***** Given information *****

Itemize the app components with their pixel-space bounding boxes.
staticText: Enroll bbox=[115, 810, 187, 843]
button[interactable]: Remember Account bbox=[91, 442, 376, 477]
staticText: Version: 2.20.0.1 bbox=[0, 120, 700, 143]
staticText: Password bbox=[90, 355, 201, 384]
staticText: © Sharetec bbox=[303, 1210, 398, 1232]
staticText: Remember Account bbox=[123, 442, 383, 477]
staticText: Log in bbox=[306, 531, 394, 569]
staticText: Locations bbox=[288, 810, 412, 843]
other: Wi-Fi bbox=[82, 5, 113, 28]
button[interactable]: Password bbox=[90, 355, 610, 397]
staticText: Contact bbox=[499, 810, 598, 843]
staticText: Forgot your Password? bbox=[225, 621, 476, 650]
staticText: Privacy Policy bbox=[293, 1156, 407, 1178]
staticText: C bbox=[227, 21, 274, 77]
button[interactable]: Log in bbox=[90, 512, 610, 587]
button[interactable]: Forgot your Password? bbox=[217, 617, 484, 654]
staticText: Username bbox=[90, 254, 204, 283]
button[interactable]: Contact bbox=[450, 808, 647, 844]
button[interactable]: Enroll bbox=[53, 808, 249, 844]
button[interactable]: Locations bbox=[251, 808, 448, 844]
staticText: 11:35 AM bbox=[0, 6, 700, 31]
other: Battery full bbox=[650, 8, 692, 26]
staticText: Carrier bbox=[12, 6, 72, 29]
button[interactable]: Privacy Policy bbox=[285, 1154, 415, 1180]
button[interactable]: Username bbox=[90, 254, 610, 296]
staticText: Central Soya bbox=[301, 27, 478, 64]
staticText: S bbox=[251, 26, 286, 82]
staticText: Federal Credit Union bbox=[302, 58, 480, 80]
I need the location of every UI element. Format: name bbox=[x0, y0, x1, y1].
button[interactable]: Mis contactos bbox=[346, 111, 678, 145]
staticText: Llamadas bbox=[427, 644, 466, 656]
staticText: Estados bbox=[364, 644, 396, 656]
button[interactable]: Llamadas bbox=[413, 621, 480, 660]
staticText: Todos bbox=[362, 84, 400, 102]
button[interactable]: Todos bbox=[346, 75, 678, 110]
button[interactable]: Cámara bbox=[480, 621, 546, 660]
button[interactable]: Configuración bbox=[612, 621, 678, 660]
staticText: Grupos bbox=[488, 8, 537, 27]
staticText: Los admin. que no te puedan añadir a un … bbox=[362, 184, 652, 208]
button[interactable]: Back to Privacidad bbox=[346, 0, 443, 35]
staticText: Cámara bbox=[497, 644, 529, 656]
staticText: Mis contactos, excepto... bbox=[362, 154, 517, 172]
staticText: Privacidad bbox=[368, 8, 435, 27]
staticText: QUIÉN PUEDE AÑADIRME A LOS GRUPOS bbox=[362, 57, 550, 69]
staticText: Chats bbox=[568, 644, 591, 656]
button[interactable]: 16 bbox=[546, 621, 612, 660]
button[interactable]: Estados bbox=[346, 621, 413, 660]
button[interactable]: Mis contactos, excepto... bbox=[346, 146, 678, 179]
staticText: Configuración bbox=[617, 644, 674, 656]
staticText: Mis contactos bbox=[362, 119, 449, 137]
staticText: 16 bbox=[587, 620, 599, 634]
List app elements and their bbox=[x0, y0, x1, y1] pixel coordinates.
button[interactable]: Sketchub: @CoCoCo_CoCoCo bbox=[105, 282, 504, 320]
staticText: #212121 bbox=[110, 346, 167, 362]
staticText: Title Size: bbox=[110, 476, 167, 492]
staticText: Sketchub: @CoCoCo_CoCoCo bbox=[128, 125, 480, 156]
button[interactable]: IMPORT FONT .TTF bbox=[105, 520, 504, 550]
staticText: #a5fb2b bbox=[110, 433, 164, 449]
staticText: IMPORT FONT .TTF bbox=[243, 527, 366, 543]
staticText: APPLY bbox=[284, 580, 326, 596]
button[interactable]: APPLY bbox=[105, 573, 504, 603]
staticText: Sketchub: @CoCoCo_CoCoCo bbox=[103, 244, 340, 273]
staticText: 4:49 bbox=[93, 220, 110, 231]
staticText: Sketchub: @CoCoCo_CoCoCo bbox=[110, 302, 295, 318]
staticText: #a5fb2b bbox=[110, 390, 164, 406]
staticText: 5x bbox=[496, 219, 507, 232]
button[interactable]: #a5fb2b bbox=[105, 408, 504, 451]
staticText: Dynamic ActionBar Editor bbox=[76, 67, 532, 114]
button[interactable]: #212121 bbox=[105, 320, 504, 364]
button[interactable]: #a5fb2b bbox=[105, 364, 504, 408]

*****

*Work instructions:*
Repeat the data in full, exactly as supplied.

*Output for this task:*
Itemize the app components with their pixel-space bounding boxes.
staticText: Enroll bbox=[115, 810, 187, 843]
button[interactable]: Remember Account bbox=[91, 442, 376, 477]
staticText: Version: 2.20.0.1 bbox=[0, 120, 700, 143]
staticText: Password bbox=[90, 355, 201, 384]
staticText: © Sharetec bbox=[303, 1210, 398, 1232]
staticText: Remember Account bbox=[123, 442, 383, 477]
staticText: Log in bbox=[306, 531, 394, 569]
staticText: Locations bbox=[288, 810, 412, 843]
other: Wi-Fi bbox=[82, 5, 113, 28]
button[interactable]: Password bbox=[90, 355, 610, 397]
staticText: Contact bbox=[499, 810, 598, 843]
staticText: Forgot your Password? bbox=[225, 621, 476, 650]
staticText: Privacy Policy bbox=[293, 1156, 407, 1178]
staticText: C bbox=[227, 21, 274, 77]
button[interactable]: Log in bbox=[90, 512, 610, 587]
button[interactable]: Forgot your Password? bbox=[217, 617, 484, 654]
staticText: Username bbox=[90, 254, 204, 283]
button[interactable]: Contact bbox=[450, 808, 647, 844]
button[interactable]: Enroll bbox=[53, 808, 249, 844]
button[interactable]: Locations bbox=[251, 808, 448, 844]
staticText: 11:35 AM bbox=[0, 6, 700, 31]
other: Battery full bbox=[650, 8, 692, 26]
staticText: Carrier bbox=[12, 6, 72, 29]
button[interactable]: Privacy Policy bbox=[285, 1154, 415, 1180]
button[interactable]: Username bbox=[90, 254, 610, 296]
staticText: Central Soya bbox=[301, 27, 478, 64]
staticText: S bbox=[251, 26, 286, 82]
staticText: Federal Credit Union bbox=[302, 58, 480, 80]
I need the location of every UI element. Format: name bbox=[x0, y0, x1, y1].
button[interactable]: Mis contactos bbox=[346, 111, 678, 145]
staticText: Llamadas bbox=[427, 644, 466, 656]
staticText: Estados bbox=[364, 644, 396, 656]
button[interactable]: Llamadas bbox=[413, 621, 480, 660]
staticText: Todos bbox=[362, 84, 400, 102]
button[interactable]: Todos bbox=[346, 75, 678, 110]
button[interactable]: Cámara bbox=[480, 621, 546, 660]
button[interactable]: Configuración bbox=[612, 621, 678, 660]
staticText: Grupos bbox=[488, 8, 537, 27]
staticText: Los admin. que no te puedan añadir a un … bbox=[362, 184, 652, 208]
button[interactable]: Back to Privacidad bbox=[346, 0, 443, 35]
staticText: Cámara bbox=[497, 644, 529, 656]
staticText: Mis contactos, excepto... bbox=[362, 154, 517, 172]
staticText: Privacidad bbox=[368, 8, 435, 27]
staticText: QUIÉN PUEDE AÑADIRME A LOS GRUPOS bbox=[362, 57, 550, 69]
staticText: Chats bbox=[568, 644, 591, 656]
button[interactable]: 16 bbox=[546, 621, 612, 660]
button[interactable]: Estados bbox=[346, 621, 413, 660]
button[interactable]: Mis contactos, excepto... bbox=[346, 146, 678, 179]
staticText: Configuración bbox=[617, 644, 674, 656]
staticText: Mis contactos bbox=[362, 119, 449, 137]
staticText: 16 bbox=[587, 620, 599, 634]
List app elements and their bbox=[x0, y0, x1, y1] pixel coordinates.
button[interactable]: Sketchub: @CoCoCo_CoCoCo bbox=[105, 282, 504, 320]
staticText: #212121 bbox=[110, 346, 167, 362]
staticText: Title Size: bbox=[110, 476, 167, 492]
staticText: Sketchub: @CoCoCo_CoCoCo bbox=[128, 125, 480, 156]
button[interactable]: IMPORT FONT .TTF bbox=[105, 520, 504, 550]
staticText: #a5fb2b bbox=[110, 433, 164, 449]
staticText: IMPORT FONT .TTF bbox=[243, 527, 366, 543]
staticText: APPLY bbox=[284, 580, 326, 596]
button[interactable]: APPLY bbox=[105, 573, 504, 603]
staticText: Sketchub: @CoCoCo_CoCoCo bbox=[103, 244, 340, 273]
staticText: 4:49 bbox=[93, 220, 110, 231]
staticText: Sketchub: @CoCoCo_CoCoCo bbox=[110, 302, 295, 318]
staticText: #a5fb2b bbox=[110, 390, 164, 406]
staticText: 5x bbox=[496, 219, 507, 232]
button[interactable]: #a5fb2b bbox=[105, 408, 504, 451]
staticText: Dynamic ActionBar Editor bbox=[76, 67, 532, 114]
button[interactable]: #212121 bbox=[105, 320, 504, 364]
button[interactable]: #a5fb2b bbox=[105, 364, 504, 408]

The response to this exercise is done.